** The problem **
An exact copy of every record is needed, with the pictures left out.

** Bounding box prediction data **
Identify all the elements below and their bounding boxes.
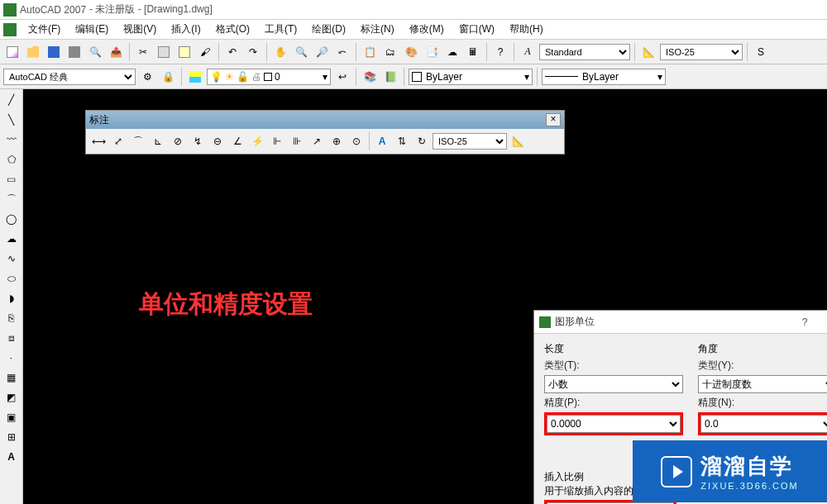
spline-tool[interactable]: ∿ bbox=[2, 250, 22, 268]
dimstyle-icon[interactable]: 📐 bbox=[639, 43, 657, 61]
menu-format[interactable]: 格式(O) bbox=[209, 21, 256, 38]
dialog-titlebar[interactable]: 图形单位 ? × bbox=[534, 311, 827, 334]
insert-block-tool[interactable]: ⎘ bbox=[2, 309, 22, 327]
dim-tolerance-button[interactable]: ⊕ bbox=[327, 132, 346, 150]
layer-prev-button[interactable]: ↩ bbox=[333, 68, 351, 86]
menu-edit[interactable]: 编辑(E) bbox=[69, 21, 115, 38]
properties-button[interactable]: 📋 bbox=[361, 43, 379, 61]
preview-button[interactable]: 🔍 bbox=[86, 43, 104, 61]
line-tool[interactable]: ╱ bbox=[2, 91, 22, 109]
help-button[interactable]: ? bbox=[491, 43, 509, 61]
zoom-win-button[interactable]: 🔎 bbox=[313, 43, 331, 61]
layer-dropdown[interactable]: 💡 ☀ 🔓 🖨 0 ▾ bbox=[207, 69, 331, 85]
polygon-tool[interactable]: ⬠ bbox=[2, 150, 22, 169]
dialog-close-button[interactable]: × bbox=[817, 316, 827, 329]
toolbar-title-text: 标注 bbox=[89, 113, 109, 127]
dim-arc-button[interactable]: ⌒ bbox=[129, 132, 147, 150]
dim-center-button[interactable]: ⊙ bbox=[347, 132, 366, 150]
dim-leader-button[interactable]: ↗ bbox=[308, 132, 326, 150]
layer-manager-button[interactable] bbox=[186, 68, 204, 86]
open-button[interactable] bbox=[24, 43, 42, 61]
markup-button[interactable]: ☁ bbox=[443, 43, 461, 61]
close-button[interactable]: × bbox=[546, 113, 561, 126]
polyline-tool[interactable]: 〰 bbox=[2, 131, 22, 149]
workspace-settings-button[interactable]: ⚙ bbox=[138, 68, 156, 86]
save-button[interactable] bbox=[45, 43, 63, 61]
textstyle-icon[interactable]: A bbox=[519, 43, 537, 61]
point-tool[interactable]: · bbox=[2, 349, 22, 367]
undo-button[interactable]: ↶ bbox=[223, 43, 241, 61]
menu-modify[interactable]: 修改(M) bbox=[403, 21, 451, 38]
new-button[interactable] bbox=[3, 43, 22, 61]
xline-tool[interactable]: ╲ bbox=[2, 111, 22, 129]
linetype-dropdown[interactable]: ByLayer ▾ bbox=[542, 69, 666, 85]
drawing-canvas[interactable]: 标注 × ⟷ ⤢ ⌒ ⊾ ⊘ ↯ ⊖ ∠ ⚡ ⊩ ⊪ ↗ ⊕ ⊙ A ⇅ bbox=[23, 89, 827, 504]
revcloud-tool[interactable]: ☁ bbox=[2, 230, 22, 248]
mtext-tool[interactable]: A bbox=[2, 448, 22, 466]
dim-tedit-button[interactable]: ⇅ bbox=[393, 132, 411, 150]
hatch-tool[interactable]: ▦ bbox=[2, 368, 22, 387]
circle-tool[interactable]: ◯ bbox=[2, 210, 22, 228]
menu-draw[interactable]: 绘图(D) bbox=[305, 21, 352, 38]
dim-style-dropdown[interactable]: ISO-25 bbox=[660, 44, 743, 60]
menu-insert[interactable]: 插入(I) bbox=[165, 21, 207, 38]
dim-baseline-button[interactable]: ⊩ bbox=[268, 132, 286, 150]
copy-button[interactable] bbox=[155, 43, 173, 61]
menu-view[interactable]: 视图(V) bbox=[117, 21, 163, 38]
print-button[interactable] bbox=[65, 43, 84, 61]
rectangle-tool[interactable]: ▭ bbox=[2, 170, 22, 188]
pan-button[interactable]: ✋ bbox=[271, 43, 289, 61]
layer-states-button[interactable]: 📚 bbox=[361, 68, 379, 86]
separator bbox=[634, 43, 635, 61]
menu-help[interactable]: 帮助(H) bbox=[503, 21, 550, 38]
gradient-tool[interactable]: ◩ bbox=[2, 388, 22, 407]
tablestyle-button[interactable]: S bbox=[752, 43, 770, 61]
matchprop-button[interactable]: 🖌 bbox=[196, 43, 214, 61]
dim-update-button[interactable]: ↻ bbox=[413, 132, 431, 150]
dim-edit-button[interactable]: A bbox=[373, 132, 391, 150]
angle-precision-select[interactable]: 0.0 bbox=[700, 415, 827, 433]
dim-continue-button[interactable]: ⊪ bbox=[288, 132, 306, 150]
paste-button[interactable] bbox=[175, 43, 194, 61]
redo-button[interactable]: ↷ bbox=[244, 43, 262, 61]
table-tool[interactable]: ⊞ bbox=[2, 428, 22, 446]
length-precision-select[interactable]: 0.0000 bbox=[547, 415, 681, 433]
sheet-set-button[interactable]: 📑 bbox=[423, 43, 441, 61]
menu-file[interactable]: 文件(F) bbox=[22, 21, 67, 38]
color-dropdown[interactable]: ByLayer ▾ bbox=[409, 69, 533, 85]
dim-jogged-button[interactable]: ↯ bbox=[189, 132, 207, 150]
dim-linear-button[interactable]: ⟷ bbox=[89, 132, 108, 150]
quickcalc-button[interactable]: 🖩 bbox=[464, 43, 482, 61]
publish-button[interactable]: 📤 bbox=[107, 43, 125, 61]
zoom-prev-button[interactable]: ⤺ bbox=[333, 43, 351, 61]
workspace-lock-button[interactable]: 🔒 bbox=[159, 68, 177, 86]
ellipse-tool[interactable]: ⬭ bbox=[2, 269, 22, 288]
dimension-toolbar-title[interactable]: 标注 × bbox=[86, 111, 564, 129]
cut-button[interactable]: ✂ bbox=[134, 43, 152, 61]
dim-diameter-button[interactable]: ⊖ bbox=[208, 132, 227, 150]
dim-ordinate-button[interactable]: ⊾ bbox=[149, 132, 167, 150]
region-tool[interactable]: ▣ bbox=[2, 408, 22, 426]
workspace-dropdown[interactable]: AutoCAD 经典 bbox=[3, 69, 136, 85]
angle-type-select[interactable]: 十进制度数 bbox=[698, 375, 827, 393]
menu-tools[interactable]: 工具(T) bbox=[258, 21, 304, 38]
text-style-dropdown[interactable]: Standard bbox=[539, 44, 630, 60]
arc-tool[interactable]: ⌒ bbox=[2, 190, 22, 208]
dimstyle-dropdown[interactable]: ISO-25 bbox=[433, 133, 507, 150]
menu-dimension[interactable]: 标注(N) bbox=[354, 21, 401, 38]
dim-aligned-button[interactable]: ⤢ bbox=[109, 132, 127, 150]
zoom-rt-button[interactable]: 🔍 bbox=[292, 43, 310, 61]
dialog-help-button[interactable]: ? bbox=[796, 316, 813, 328]
dim-radius-button[interactable]: ⊘ bbox=[169, 132, 187, 150]
tool-palettes-button[interactable]: 🎨 bbox=[402, 43, 420, 61]
ellipse-arc-tool[interactable]: ◗ bbox=[2, 289, 22, 307]
make-block-tool[interactable]: ⧈ bbox=[2, 329, 22, 347]
layer-iso-button[interactable]: 📗 bbox=[381, 68, 399, 86]
design-center-button[interactable]: 🗂 bbox=[381, 43, 399, 61]
dimstyle-manager-button[interactable]: 📐 bbox=[509, 132, 527, 150]
dim-angular-button[interactable]: ∠ bbox=[228, 132, 246, 150]
dim-quick-button[interactable]: ⚡ bbox=[248, 132, 266, 150]
length-type-select[interactable]: 小数 bbox=[544, 375, 683, 393]
menu-window[interactable]: 窗口(W) bbox=[452, 21, 501, 38]
separator bbox=[266, 43, 267, 61]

** Answer section **
Identify all the elements below and their bounding boxes.
spline-tool[interactable]: ∿ bbox=[2, 250, 22, 268]
dimstyle-icon[interactable]: 📐 bbox=[639, 43, 657, 61]
menu-format[interactable]: 格式(O) bbox=[209, 21, 256, 38]
dialog-titlebar[interactable]: 图形单位 ? × bbox=[534, 311, 827, 334]
insert-block-tool[interactable]: ⎘ bbox=[2, 309, 22, 327]
dim-tolerance-button[interactable]: ⊕ bbox=[327, 132, 346, 150]
layer-prev-button[interactable]: ↩ bbox=[333, 68, 351, 86]
menu-edit[interactable]: 编辑(E) bbox=[69, 21, 115, 38]
properties-button[interactable]: 📋 bbox=[361, 43, 379, 61]
preview-button[interactable]: 🔍 bbox=[86, 43, 104, 61]
line-tool[interactable]: ╱ bbox=[2, 91, 22, 109]
help-button[interactable]: ? bbox=[491, 43, 509, 61]
zoom-win-button[interactable]: 🔎 bbox=[313, 43, 331, 61]
layer-dropdown[interactable]: 💡 ☀ 🔓 🖨 0 ▾ bbox=[207, 69, 331, 85]
polygon-tool[interactable]: ⬠ bbox=[2, 150, 22, 169]
dialog-close-button[interactable]: × bbox=[817, 316, 827, 329]
toolbar-title-text: 标注 bbox=[89, 113, 109, 127]
dim-arc-button[interactable]: ⌒ bbox=[129, 132, 147, 150]
dim-center-button[interactable]: ⊙ bbox=[347, 132, 366, 150]
dim-leader-button[interactable]: ↗ bbox=[308, 132, 326, 150]
layer-manager-button[interactable] bbox=[186, 68, 204, 86]
open-button[interactable] bbox=[24, 43, 42, 61]
markup-button[interactable]: ☁ bbox=[443, 43, 461, 61]
close-button[interactable]: × bbox=[546, 113, 561, 126]
polyline-tool[interactable]: 〰 bbox=[2, 131, 22, 149]
workspace-settings-button[interactable]: ⚙ bbox=[138, 68, 156, 86]
save-button[interactable] bbox=[45, 43, 63, 61]
textstyle-icon[interactable]: A bbox=[519, 43, 537, 61]
point-tool[interactable]: · bbox=[2, 349, 22, 367]
undo-button[interactable]: ↶ bbox=[223, 43, 241, 61]
menu-modify[interactable]: 修改(M) bbox=[403, 21, 451, 38]
new-button[interactable] bbox=[3, 43, 22, 61]
xline-tool[interactable]: ╲ bbox=[2, 111, 22, 129]
linetype-dropdown[interactable]: ByLayer ▾ bbox=[542, 69, 666, 85]
drawing-canvas[interactable]: 标注 × ⟷ ⤢ ⌒ ⊾ ⊘ ↯ ⊖ ∠ ⚡ ⊩ ⊪ ↗ ⊕ ⊙ A ⇅ bbox=[23, 89, 827, 504]
revcloud-tool[interactable]: ☁ bbox=[2, 230, 22, 248]
mtext-tool[interactable]: A bbox=[2, 448, 22, 466]
dim-tedit-button[interactable]: ⇅ bbox=[393, 132, 411, 150]
hatch-tool[interactable]: ▦ bbox=[2, 368, 22, 387]
circle-tool[interactable]: ◯ bbox=[2, 210, 22, 228]
menu-draw[interactable]: 绘图(D) bbox=[305, 21, 352, 38]
dim-style-dropdown[interactable]: ISO-25 bbox=[660, 44, 743, 60]
menu-insert[interactable]: 插入(I) bbox=[165, 21, 207, 38]
dim-baseline-button[interactable]: ⊩ bbox=[268, 132, 286, 150]
copy-button[interactable] bbox=[155, 43, 173, 61]
menu-view[interactable]: 视图(V) bbox=[117, 21, 163, 38]
print-button[interactable] bbox=[65, 43, 84, 61]
rectangle-tool[interactable]: ▭ bbox=[2, 170, 22, 188]
pan-button[interactable]: ✋ bbox=[271, 43, 289, 61]
layer-states-button[interactable]: 📚 bbox=[361, 68, 379, 86]
separator bbox=[634, 43, 635, 61]
menu-help[interactable]: 帮助(H) bbox=[503, 21, 550, 38]
gradient-tool[interactable]: ◩ bbox=[2, 388, 22, 407]
tablestyle-button[interactable]: S bbox=[752, 43, 770, 61]
matchprop-button[interactable]: 🖌 bbox=[196, 43, 214, 61]
dim-update-button[interactable]: ↻ bbox=[413, 132, 431, 150]
dim-edit-button[interactable]: A bbox=[373, 132, 391, 150]
angle-precision-select[interactable]: 0.0 bbox=[700, 415, 827, 433]
dim-continue-button[interactable]: ⊪ bbox=[288, 132, 306, 150]
paste-button[interactable] bbox=[175, 43, 194, 61]
redo-button[interactable]: ↷ bbox=[244, 43, 262, 61]
table-tool[interactable]: ⊞ bbox=[2, 428, 22, 446]
length-precision-select[interactable]: 0.0000 bbox=[547, 415, 681, 433]
sheet-set-button[interactable]: 📑 bbox=[423, 43, 441, 61]
menu-file[interactable]: 文件(F) bbox=[22, 21, 67, 38]
color-dropdown[interactable]: ByLayer ▾ bbox=[409, 69, 533, 85]
dim-jogged-button[interactable]: ↯ bbox=[189, 132, 207, 150]
dim-linear-button[interactable]: ⟷ bbox=[89, 132, 108, 150]
quickcalc-button[interactable]: 🖩 bbox=[464, 43, 482, 61]
publish-button[interactable]: 📤 bbox=[107, 43, 125, 61]
zoom-prev-button[interactable]: ⤺ bbox=[333, 43, 351, 61]
workspace-lock-button[interactable]: 🔒 bbox=[159, 68, 177, 86]
ellipse-tool[interactable]: ⬭ bbox=[2, 269, 22, 288]
dimension-toolbar-title[interactable]: 标注 × bbox=[86, 111, 564, 129]
cut-button[interactable]: ✂ bbox=[134, 43, 152, 61]
dim-diameter-button[interactable]: ⊖ bbox=[208, 132, 227, 150]
dim-ordinate-button[interactable]: ⊾ bbox=[149, 132, 167, 150]
region-tool[interactable]: ▣ bbox=[2, 408, 22, 426]
workspace-dropdown[interactable]: AutoCAD 经典 bbox=[3, 69, 136, 85]
angle-type-select[interactable]: 十进制度数 bbox=[698, 375, 827, 393]
menu-tools[interactable]: 工具(T) bbox=[258, 21, 304, 38]
text-style-dropdown[interactable]: Standard bbox=[539, 44, 630, 60]
arc-tool[interactable]: ⌒ bbox=[2, 190, 22, 208]
dimstyle-dropdown[interactable]: ISO-25 bbox=[433, 133, 507, 150]
menu-dimension[interactable]: 标注(N) bbox=[354, 21, 401, 38]
dim-aligned-button[interactable]: ⤢ bbox=[109, 132, 127, 150]
zoom-rt-button[interactable]: 🔍 bbox=[292, 43, 310, 61]
dialog-help-button[interactable]: ? bbox=[796, 316, 813, 328]
dim-radius-button[interactable]: ⊘ bbox=[169, 132, 187, 150]
tool-palettes-button[interactable]: 🎨 bbox=[402, 43, 420, 61]
ellipse-arc-tool[interactable]: ◗ bbox=[2, 289, 22, 307]
make-block-tool[interactable]: ⧈ bbox=[2, 329, 22, 347]
layer-iso-button[interactable]: 📗 bbox=[381, 68, 399, 86]
design-center-button[interactable]: 🗂 bbox=[381, 43, 399, 61]
dimstyle-manager-button[interactable]: 📐 bbox=[509, 132, 527, 150]
dim-angular-button[interactable]: ∠ bbox=[228, 132, 246, 150]
dim-quick-button[interactable]: ⚡ bbox=[248, 132, 266, 150]
length-type-select[interactable]: 小数 bbox=[544, 375, 683, 393]
menu-window[interactable]: 窗口(W) bbox=[452, 21, 501, 38]
separator bbox=[266, 43, 267, 61]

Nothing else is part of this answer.